■ DESCRIPTION OF THE TASK ■
Take the lines below from the one with "в большей степени" through the one with "personalisierte Werbung und" and retype them exactly. Include nothing else, and no pictures.

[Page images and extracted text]
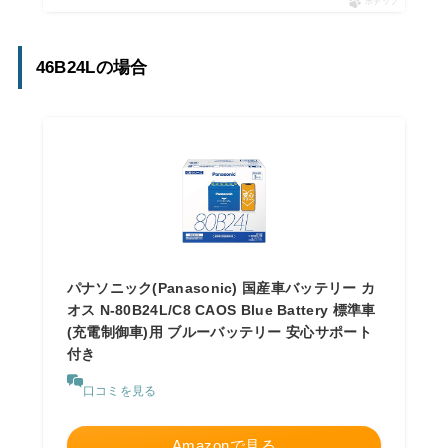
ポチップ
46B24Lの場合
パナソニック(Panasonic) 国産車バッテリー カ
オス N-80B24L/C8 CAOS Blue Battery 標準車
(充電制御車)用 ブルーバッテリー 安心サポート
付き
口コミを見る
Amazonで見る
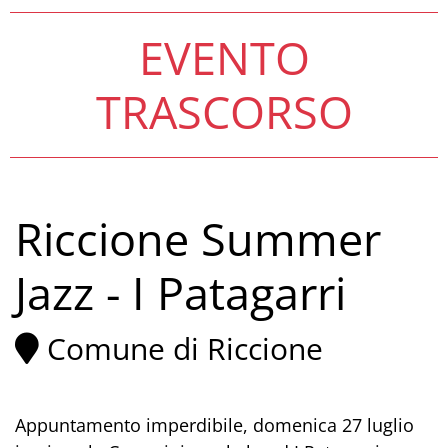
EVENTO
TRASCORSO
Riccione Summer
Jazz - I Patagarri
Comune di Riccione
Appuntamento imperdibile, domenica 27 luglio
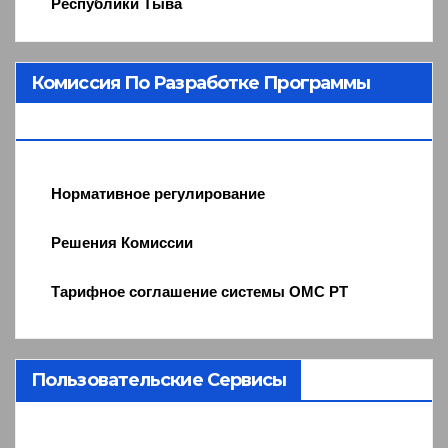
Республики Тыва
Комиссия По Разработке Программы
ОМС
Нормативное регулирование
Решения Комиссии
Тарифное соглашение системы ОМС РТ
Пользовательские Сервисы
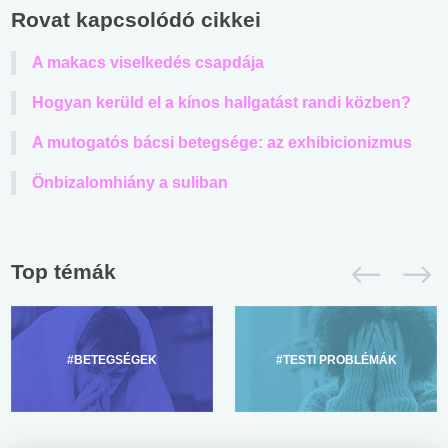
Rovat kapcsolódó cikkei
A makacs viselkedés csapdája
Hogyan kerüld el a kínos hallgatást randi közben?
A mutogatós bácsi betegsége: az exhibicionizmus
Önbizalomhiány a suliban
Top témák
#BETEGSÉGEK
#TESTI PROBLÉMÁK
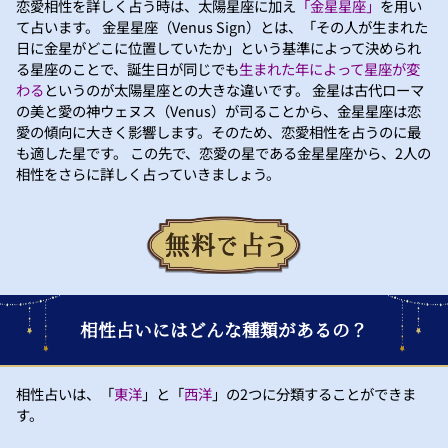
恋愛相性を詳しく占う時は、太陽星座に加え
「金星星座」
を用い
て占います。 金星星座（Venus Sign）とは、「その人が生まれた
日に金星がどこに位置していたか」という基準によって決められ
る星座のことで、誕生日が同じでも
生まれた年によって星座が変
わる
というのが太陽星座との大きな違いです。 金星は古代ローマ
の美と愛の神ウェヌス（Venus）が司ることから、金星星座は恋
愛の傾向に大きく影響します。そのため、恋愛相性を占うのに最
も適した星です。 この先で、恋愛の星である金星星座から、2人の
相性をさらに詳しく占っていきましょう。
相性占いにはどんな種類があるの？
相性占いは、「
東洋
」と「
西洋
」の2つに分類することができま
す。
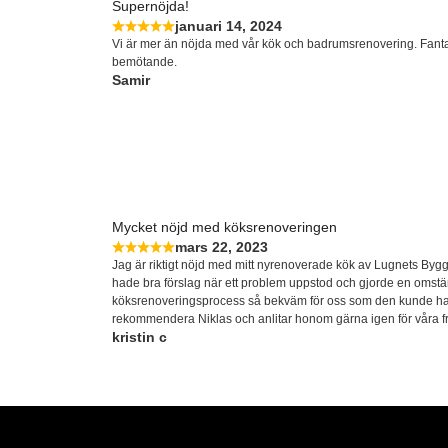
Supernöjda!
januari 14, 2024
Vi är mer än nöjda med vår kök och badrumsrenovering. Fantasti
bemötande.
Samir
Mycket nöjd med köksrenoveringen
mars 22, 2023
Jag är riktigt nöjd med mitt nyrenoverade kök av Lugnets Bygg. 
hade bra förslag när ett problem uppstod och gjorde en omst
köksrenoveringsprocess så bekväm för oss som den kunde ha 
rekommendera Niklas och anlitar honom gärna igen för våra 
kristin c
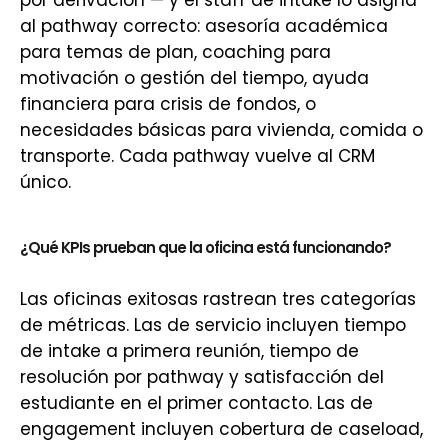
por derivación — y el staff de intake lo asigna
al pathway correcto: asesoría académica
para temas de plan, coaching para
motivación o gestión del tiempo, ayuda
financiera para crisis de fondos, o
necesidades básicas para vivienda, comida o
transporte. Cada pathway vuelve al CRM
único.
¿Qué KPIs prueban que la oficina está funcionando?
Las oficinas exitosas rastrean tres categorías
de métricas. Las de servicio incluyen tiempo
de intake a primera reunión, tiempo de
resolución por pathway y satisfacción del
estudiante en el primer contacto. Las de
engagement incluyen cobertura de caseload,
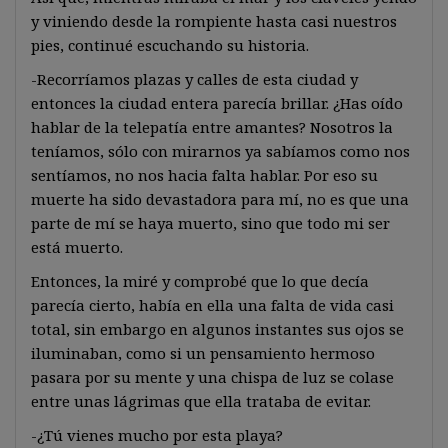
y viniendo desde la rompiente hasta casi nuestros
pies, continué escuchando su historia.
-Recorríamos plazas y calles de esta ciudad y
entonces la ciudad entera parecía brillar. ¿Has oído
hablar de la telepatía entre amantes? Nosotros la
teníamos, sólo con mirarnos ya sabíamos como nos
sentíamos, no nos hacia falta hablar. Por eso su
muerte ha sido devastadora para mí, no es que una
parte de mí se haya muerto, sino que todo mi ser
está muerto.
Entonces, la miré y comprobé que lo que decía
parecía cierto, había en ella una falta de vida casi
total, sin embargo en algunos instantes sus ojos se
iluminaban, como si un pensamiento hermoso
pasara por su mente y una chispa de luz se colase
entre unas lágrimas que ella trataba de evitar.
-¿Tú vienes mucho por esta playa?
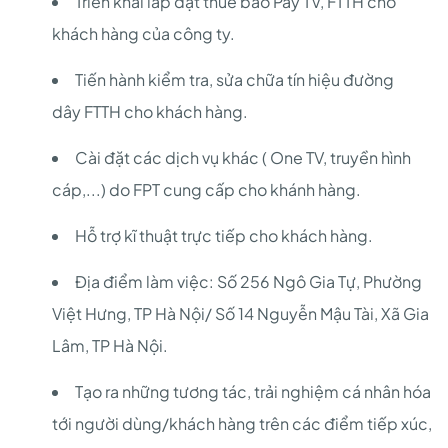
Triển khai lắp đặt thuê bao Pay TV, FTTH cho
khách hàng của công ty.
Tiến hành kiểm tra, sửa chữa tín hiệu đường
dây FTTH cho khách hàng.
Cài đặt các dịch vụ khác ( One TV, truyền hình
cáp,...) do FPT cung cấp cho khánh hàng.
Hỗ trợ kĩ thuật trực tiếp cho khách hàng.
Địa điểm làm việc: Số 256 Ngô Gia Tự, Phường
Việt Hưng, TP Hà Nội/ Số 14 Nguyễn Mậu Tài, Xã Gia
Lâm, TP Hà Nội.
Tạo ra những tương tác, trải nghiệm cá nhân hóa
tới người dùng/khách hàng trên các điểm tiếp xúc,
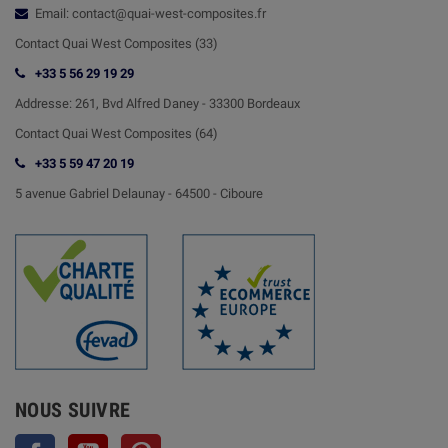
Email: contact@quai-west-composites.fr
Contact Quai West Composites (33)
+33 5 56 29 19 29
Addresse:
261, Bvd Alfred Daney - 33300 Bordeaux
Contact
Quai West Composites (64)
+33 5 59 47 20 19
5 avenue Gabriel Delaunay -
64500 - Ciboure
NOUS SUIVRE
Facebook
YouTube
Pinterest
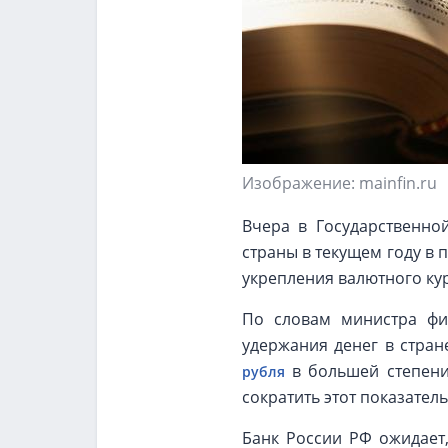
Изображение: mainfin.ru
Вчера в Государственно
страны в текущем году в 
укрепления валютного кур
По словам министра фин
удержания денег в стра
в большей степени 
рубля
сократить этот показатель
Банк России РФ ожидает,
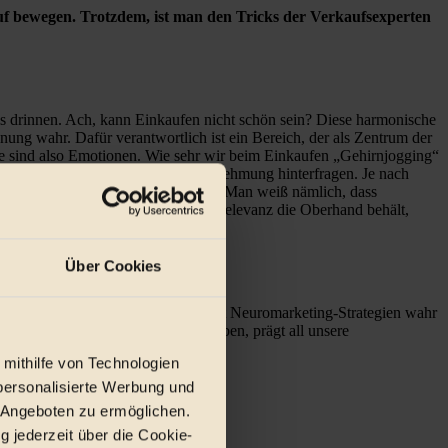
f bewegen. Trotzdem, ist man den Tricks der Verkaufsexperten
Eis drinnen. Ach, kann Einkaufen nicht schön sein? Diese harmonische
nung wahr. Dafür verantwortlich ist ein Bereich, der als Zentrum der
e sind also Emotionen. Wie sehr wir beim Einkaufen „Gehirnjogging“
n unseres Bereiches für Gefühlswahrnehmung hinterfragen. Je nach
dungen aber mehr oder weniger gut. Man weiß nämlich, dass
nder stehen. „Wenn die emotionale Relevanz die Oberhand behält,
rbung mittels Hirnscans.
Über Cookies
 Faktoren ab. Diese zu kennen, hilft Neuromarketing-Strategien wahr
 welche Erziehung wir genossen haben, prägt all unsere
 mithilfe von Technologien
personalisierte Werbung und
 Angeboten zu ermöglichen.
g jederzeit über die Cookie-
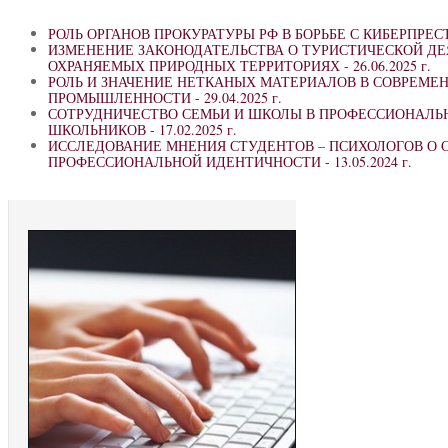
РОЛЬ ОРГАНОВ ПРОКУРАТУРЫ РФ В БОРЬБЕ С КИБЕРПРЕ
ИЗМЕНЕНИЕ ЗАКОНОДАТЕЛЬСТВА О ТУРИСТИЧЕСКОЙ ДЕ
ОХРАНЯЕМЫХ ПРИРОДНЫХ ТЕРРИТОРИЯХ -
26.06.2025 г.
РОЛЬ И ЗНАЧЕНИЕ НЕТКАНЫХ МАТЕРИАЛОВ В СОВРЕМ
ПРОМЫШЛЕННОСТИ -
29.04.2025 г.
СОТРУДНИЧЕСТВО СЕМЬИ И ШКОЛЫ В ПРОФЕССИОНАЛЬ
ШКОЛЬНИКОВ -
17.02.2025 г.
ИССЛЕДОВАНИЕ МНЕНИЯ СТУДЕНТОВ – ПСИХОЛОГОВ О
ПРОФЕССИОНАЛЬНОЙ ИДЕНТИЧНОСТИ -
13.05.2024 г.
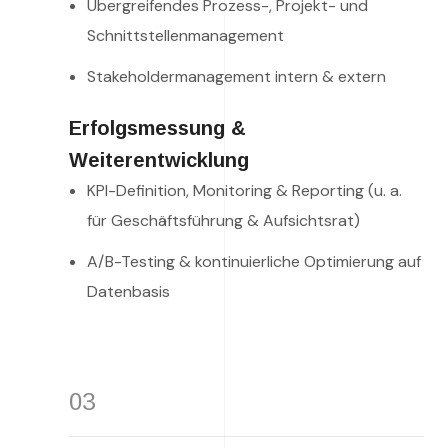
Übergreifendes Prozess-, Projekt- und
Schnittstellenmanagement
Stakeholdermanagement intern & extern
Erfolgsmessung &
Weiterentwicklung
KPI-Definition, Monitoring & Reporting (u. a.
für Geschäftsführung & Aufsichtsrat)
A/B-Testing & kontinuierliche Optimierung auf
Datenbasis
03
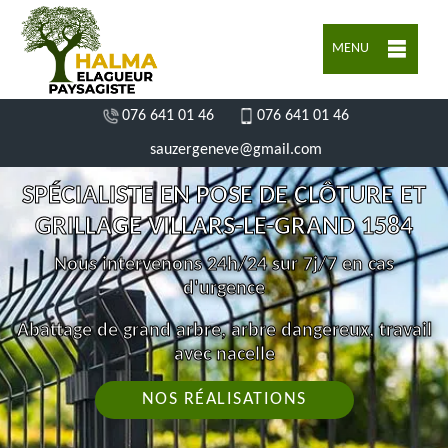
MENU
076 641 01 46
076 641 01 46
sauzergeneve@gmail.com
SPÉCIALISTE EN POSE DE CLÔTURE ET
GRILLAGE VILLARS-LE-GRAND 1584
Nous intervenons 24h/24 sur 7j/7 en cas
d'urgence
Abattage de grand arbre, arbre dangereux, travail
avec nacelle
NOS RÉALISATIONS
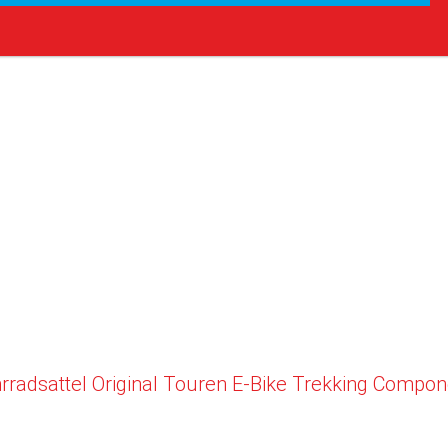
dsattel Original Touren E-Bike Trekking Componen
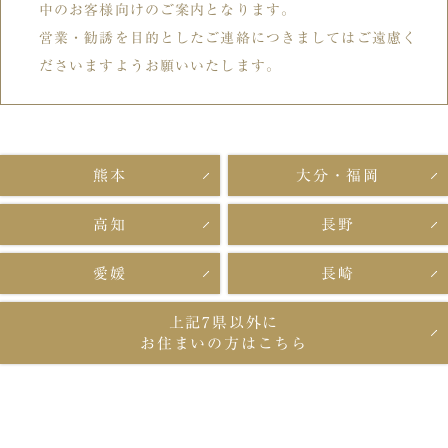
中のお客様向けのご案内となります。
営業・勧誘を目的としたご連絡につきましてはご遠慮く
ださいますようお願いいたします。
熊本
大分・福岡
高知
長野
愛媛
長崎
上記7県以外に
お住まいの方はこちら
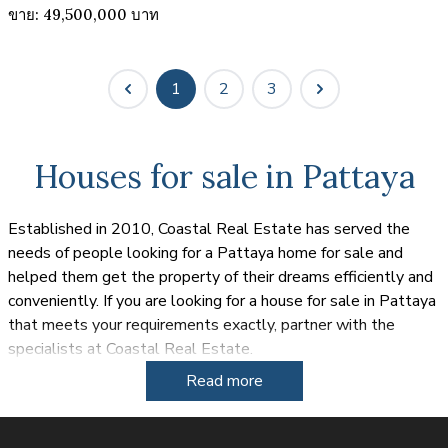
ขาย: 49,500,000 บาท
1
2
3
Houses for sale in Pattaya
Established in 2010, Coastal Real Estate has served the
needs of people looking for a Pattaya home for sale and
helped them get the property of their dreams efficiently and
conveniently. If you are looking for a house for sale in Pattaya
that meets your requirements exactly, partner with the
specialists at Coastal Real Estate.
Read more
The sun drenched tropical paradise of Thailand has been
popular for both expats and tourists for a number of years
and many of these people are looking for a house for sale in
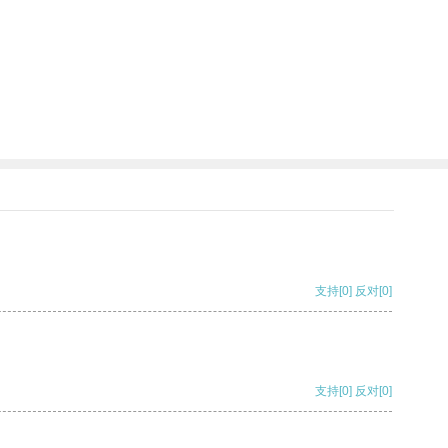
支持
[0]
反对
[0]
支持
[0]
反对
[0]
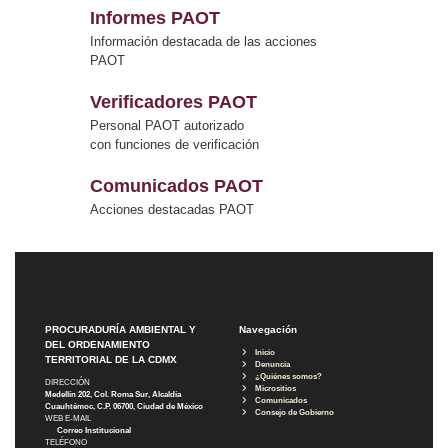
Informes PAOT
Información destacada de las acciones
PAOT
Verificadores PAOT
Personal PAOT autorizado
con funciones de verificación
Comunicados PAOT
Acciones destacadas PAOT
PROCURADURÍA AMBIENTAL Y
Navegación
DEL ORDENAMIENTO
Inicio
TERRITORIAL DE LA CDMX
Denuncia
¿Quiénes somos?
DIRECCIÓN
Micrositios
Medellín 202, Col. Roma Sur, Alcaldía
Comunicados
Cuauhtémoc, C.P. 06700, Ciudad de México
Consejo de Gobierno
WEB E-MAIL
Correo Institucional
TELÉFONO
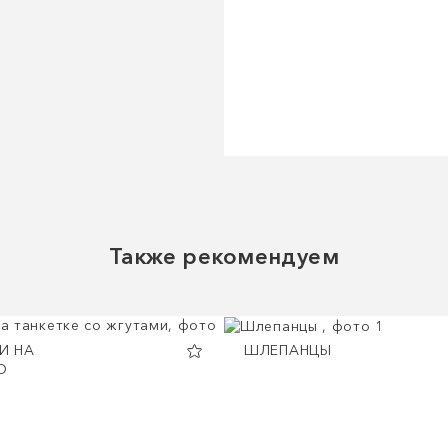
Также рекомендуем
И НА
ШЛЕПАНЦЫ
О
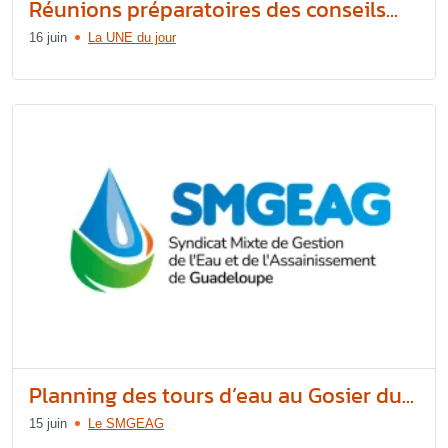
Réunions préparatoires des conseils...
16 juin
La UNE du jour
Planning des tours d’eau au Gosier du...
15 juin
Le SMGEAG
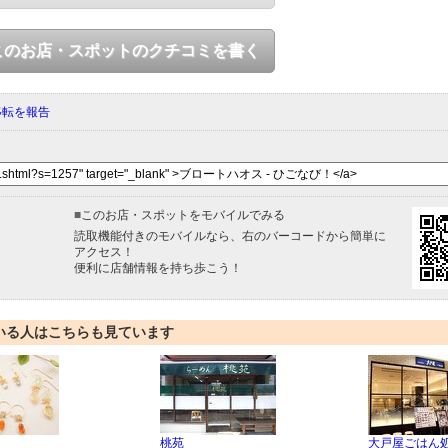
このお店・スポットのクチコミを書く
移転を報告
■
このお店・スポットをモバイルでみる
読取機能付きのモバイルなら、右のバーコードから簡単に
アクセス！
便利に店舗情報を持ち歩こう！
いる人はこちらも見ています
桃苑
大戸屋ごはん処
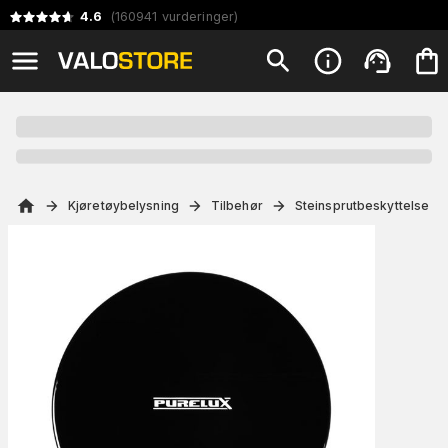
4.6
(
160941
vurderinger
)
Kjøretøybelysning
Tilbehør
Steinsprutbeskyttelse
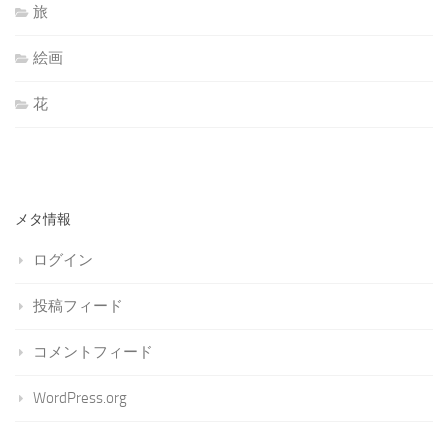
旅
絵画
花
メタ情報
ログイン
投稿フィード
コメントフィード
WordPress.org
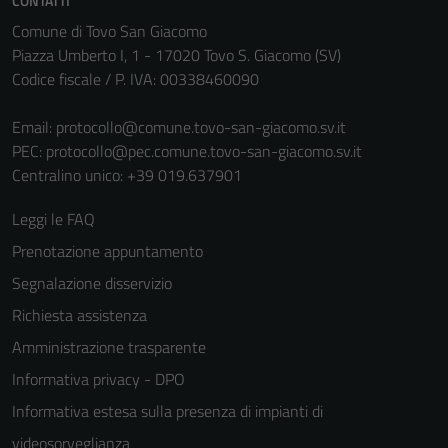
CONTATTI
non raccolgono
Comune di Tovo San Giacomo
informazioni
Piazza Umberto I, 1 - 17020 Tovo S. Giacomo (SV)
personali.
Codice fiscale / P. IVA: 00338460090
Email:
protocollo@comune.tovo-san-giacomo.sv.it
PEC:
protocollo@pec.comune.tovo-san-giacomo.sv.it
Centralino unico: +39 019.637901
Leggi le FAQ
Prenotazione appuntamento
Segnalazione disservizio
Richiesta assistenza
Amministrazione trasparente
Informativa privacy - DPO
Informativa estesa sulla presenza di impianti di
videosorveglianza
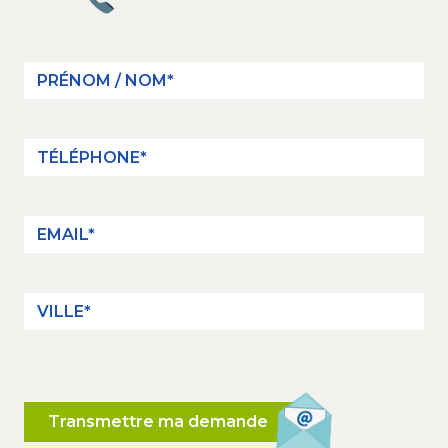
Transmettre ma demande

■ RESPONSE AREA ■
в большей степени 
рубля
сократить этот показатель
Банк России РФ ожидает,
f bewegen. Trotzdem, ist man den Tricks der Verkaufsexperten
Eis drinnen. Ach, kann Einkaufen nicht schön sein? Diese harmonische
nung wahr. Dafür verantwortlich ist ein Bereich, der als Zentrum der
e sind also Emotionen. Wie sehr wir beim Einkaufen „Gehirnjogging“
n unseres Bereiches für Gefühlswahrnehmung hinterfragen. Je nach
dungen aber mehr oder weniger gut. Man weiß nämlich, dass
nder stehen. „Wenn die emotionale Relevanz die Oberhand behält,
rbung mittels Hirnscans.
Über Cookies
 Faktoren ab. Diese zu kennen, hilft Neuromarketing-Strategien wahr
 welche Erziehung wir genossen haben, prägt all unsere
 mithilfe von Technologien
personalisierte Werbung und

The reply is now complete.